Newton had served as the Air Force's assistant vice chief of staff since December 2010. With his retirement, Lt. Gen. Frank Gorenc is the new assistant vice chief of staff, overseeing the administration and organization of the Air Staff at the Pentagon.

Air Force Chief of Staff Gen. Norton Schwartz presided over Newton's retirement ceremony, where more than 200 current and former defense leaders, active and retired military members, and civic leaders attended.

Schwartz presented Newton with the Distinguished Service Medal for his military service, and highlighted Newton's accomplishments during remarks at the ceremony.

"Dick Newton has exemplified effective leadership and has amassed an impressive list of accomplishments," Schwartz said. "He has made enduring contributions to the betterment of our Air Force, and to the security of our Nation."

During his last two assignments, one as the Air Force's deputy chief of staff for manpower and personnel and the other as assistant vice chief of staff, Newton oversaw the establishment of Air Force Global Strike Command and 24th Air Force; several Air Force force-shaping initiatives; repeal of the law commonly known as "Don't Ask-Don't Tell;" and the development of the new Defense Strategic Guidance as the Air Force lead in that effort.

Newton served as the first squadron commander of the 393rd Bomb Squadron, Whiteman Air Force Base, Mo., from 1993 to 1995. He also commanded the 28th Operations Group, Ellsworth Air Force Base, S.D., and the 5th Bomb Wing, Minot Air Force Base, N.D.

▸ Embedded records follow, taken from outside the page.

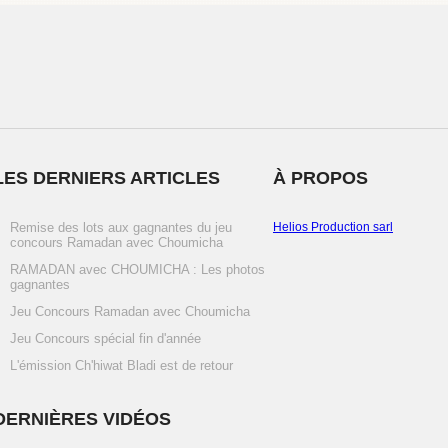
LES DERNIERS ARTICLES
À PROPOS
Remise des lots aux gagnantes du jeu
Helios Production sarl
concours Ramadan avec Choumicha
RAMADAN avec CHOUMICHA : Les photos
gagnantes
Jeu Concours Ramadan avec Choumicha
Jeu Concours spécial fin d'année
L'émission Ch'hiwat Bladi est de retour
DERNIÈRES VIDÉOS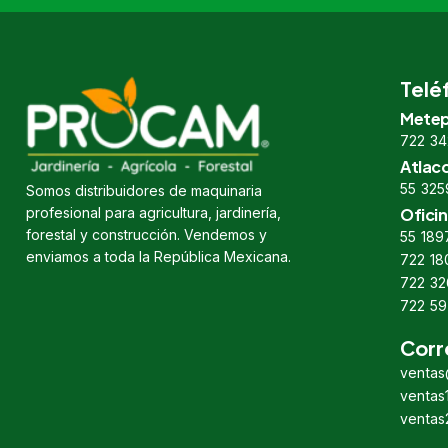
Telé
Metep
722 34
Atlac
55 325
Somos distribuidores de maquinaria
profesional para agricultura, jardinería,
Oficin
forestal y construcción. Vendemos y
55 189
enviamos a toda la República Mexicana.
722 18
722 32
722 59
Corr
venta
venta
venta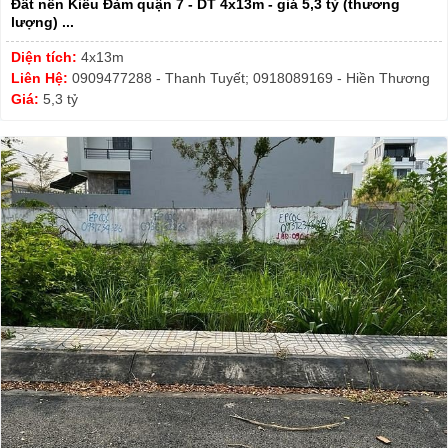
Đất nền Kiều Đàm quận 7 - DT 4x13m - giá 5,3 tỷ (thương
lượng) ...
Diện tích:
4x13m
Liên Hệ:
0909477288 - Thanh Tuyết; 0918089169 - Hiền Thương
Giá:
5,3 tỷ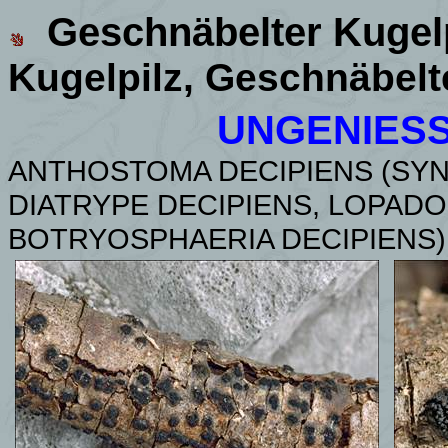
Geschnäbelter Kugel
Kugelpilz, Geschnäbel
UNGENIES
ANTHOSTOMA DECIPIENS (SY
DIATRYPE DECIPIENS, LOPADO
BOTRYOSPHAERIA DECIPIENS)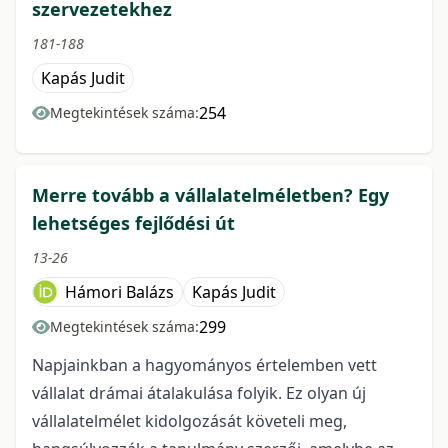
szervezetekhez
181-188
Kapás Judit
254
Megtekintések száma:
Merre tovább a vállalatelméletben? Egy
lehetséges fejlődési út
13-26
Hámori Balázs
Kapás Judit
299
Megtekintések száma:
Napjainkban a hagyományos értelemben vett
vállalat drámai átalakulása folyik. Ez olyan új
vállalatelmélet kidolgozását követeli meg,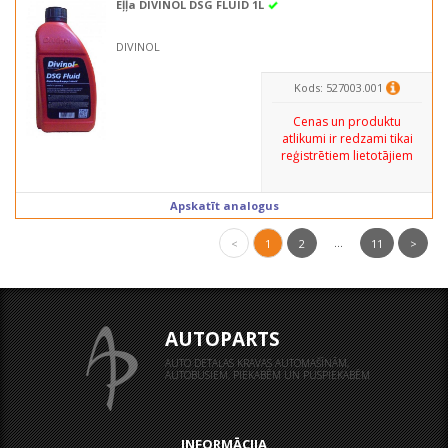
Eļļa DIVINOL DSG FLUID 1L
DIVINOL
Kods: 527003.001
Cenas un produktu
atlikumi ir redzami tikai
reģistrētiem lietotājiem
Apskatīt analogus
...
<
1
2
11
>
AUTOPARTS
AUTO DETAĻAS KRAVAS AUTOMAŠĪNĀM,
AUTOBUSIEM, PIEKABĒM UN PUSPIEKABĒM
INFORMĀCIJA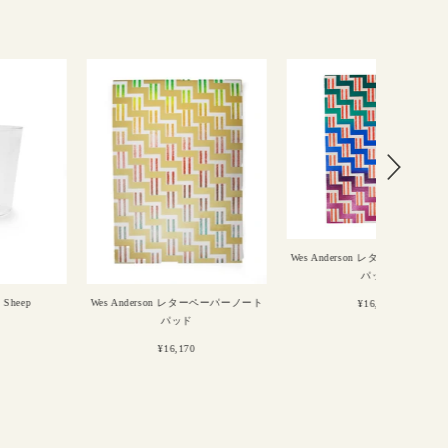
Wes Anderson レターペーパーノート
Wes And
パッド
es Anderson レターペーパーノート
¥16,170
パッド
¥16,170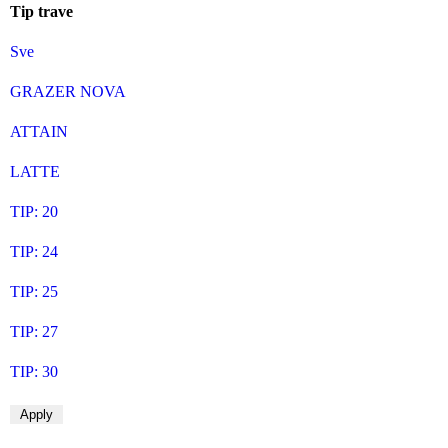
Tip trave
Sve
GRAZER NOVA
ATTAIN
LATTE
TIP: 20
TIP: 24
TIP: 25
TIP: 27
TIP: 30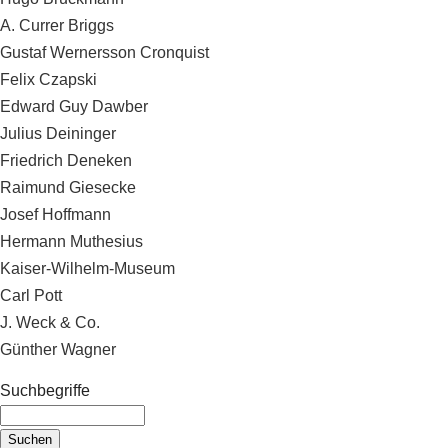
A. Currer Briggs
Gustaf Wernersson Cronquist
Felix Czapski
Edward Guy Dawber
Julius Deininger
Friedrich Deneken
Raimund Giesecke
Josef Hoffmann
Hermann Muthesius
Kaiser-Wilhelm-Museum
Carl Pott
J. Weck & Co.
Günther Wagner
Suchbegriffe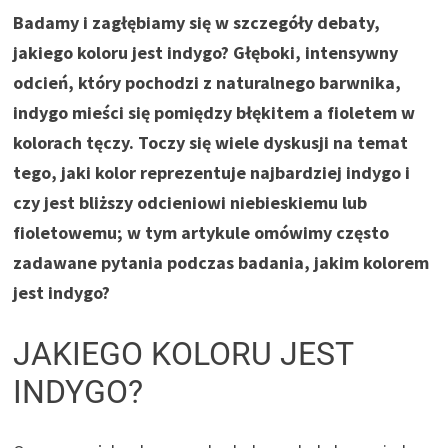
Badamy i zagłębiamy się w szczegóły debaty,
jakiego koloru jest indygo? Głęboki, intensywny
odcień, który pochodzi z naturalnego barwnika,
indygo mieści się pomiędzy błękitem a fioletem w
kolorach tęczy. Toczy się wiele dyskusji na temat
tego, jaki kolor reprezentuje najbardziej indygo i
czy jest bliższy odcieniowi niebieskiemu lub
fioletowemu; w tym artykule omówimy często
zadawane pytania podczas badania, jakim kolorem
jest indygo?
JAKIEGO KOLORU JEST
INDYGO?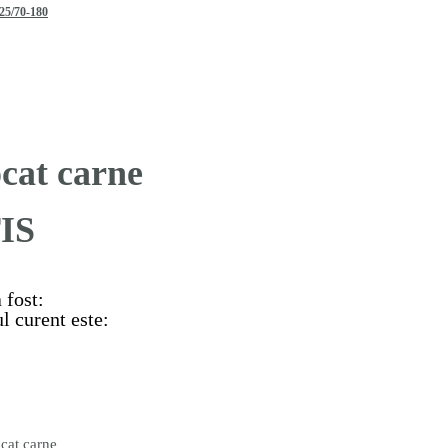
25/70-180
cat carne
IS
a fost:
ul curent este:
ocat carne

During Newton's remarks, he highlighted the professionalism and dedication of America's Airmen, stating "there is nothing that they won't do for this nation."

Newton is a 1978 Air Force Academy graduate, and some of his former classmates attended the ceremony.

"My classmates are part of an Air Force team doing something vitally important for our nation--seeking to preserve our way of life and our strength," Newton said.

After the academy, Newton went on to accumulate more than 2,900 flight hours as a command pilot in the T-38 Talon, B-2 Spirit, B-1 Lancer and B-52 Stratofortress.

In closing, Newton reflected on his service and that of those he worked with throughout his career.

"All of us--those in uniform, Air Force civilians and family members--serve in an extraordinary cause together," Newton said.